So here I am sat at the vice tonight whipping up a few small Butchers. The normal silver ones, some Bloody Butchers and a few Irish Golden Olive Butchers. A pair of mallard wings were providing me with the lovely blues to make the wings and I was churning the flies out in good style. All the time I was building up a pile of used mallard feathers on the desk beside me. Just as I was about to throw them out it dawned on me I could use the white tipped part of the feathers to make another fly, the Heckham.

It was invented by a fellow Aberdonian, one Mr William Murdoch. Many years ago it was apparently quite popular back in Scotland. It is a nice fly to tie and very pretty once completed. The full name for it is the Heckham Peckham I think. So it is pretty, easy to tie and uses parts of expensive feathers we would otherwise discard. What’s not to like about this fly then? I’ll tell you – it is absolutely useless!

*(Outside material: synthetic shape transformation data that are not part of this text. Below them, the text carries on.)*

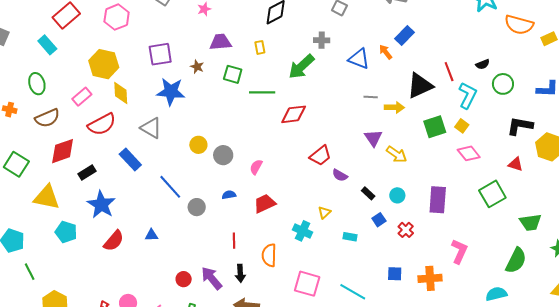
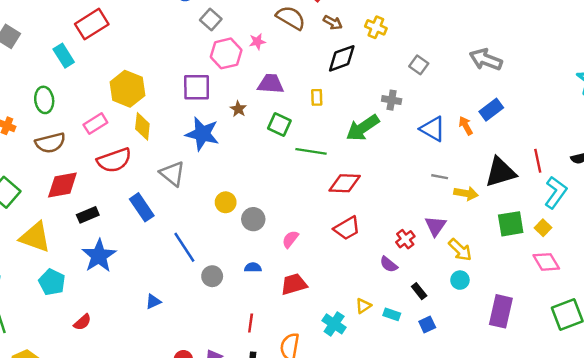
pink hexagon: (117, 17) -> (226, 53), moved
red trapezoid: (320, 156) -> (347, 228), moved
cyan circle: (397, 195) -> (460, 280), moved
red cross: (406, 230) -> (405, 239), moved
blue triangle: (151, 235) -> (153, 302), turned -32
cyan rectangle: (350, 237) -> (392, 314), moved
red semicircle: (114, 241) -> (82, 322), moved, size x0.7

I fished with it a few times years ago but can’t recall catching a single fish on it. Tied on gig hooks, or small ones, stripped fast or inched slowly back to me – it made not a blind bit of difference, the fish wanted nothing to do with the Heckhams. It comes in a range of different colours but none of them worked for me. Maybe it is just my poor angling but the black ones, green ones, blue ones or even the orange ones were equally crap.

I made up a couple tonight just because the feathers were in front of me and simply tying a fly is fun even if it won’t see the water. Here is the dressing as I recall it.

Hook: can be tied on all sizes but 8 to 12 is probably the most common

Tying silk: black usually

Tail: GP tippets

Rib: fine flat silver tinsel

Body: red seal’s fur

Hackle: hen hackle dyed blue

Wings: white tipped part of ‘butcher blue’ mallard feathers


3 thoughts on “HP’s

  1. Very nice looking flies as usual. Sometimes I use just the all-iridescent-blue sections of the wing quills for my Butchers because I have use up all of the white-tipped sections for my Heckham Peckhams and McGinty wet flies.


      1. McGintys are not too difficult and I’m sure you will have no trouble with them. The only snag is that you want the wraps of chenille directly perpendicular to the hook shank, not spiral wrapped at an angle going forward.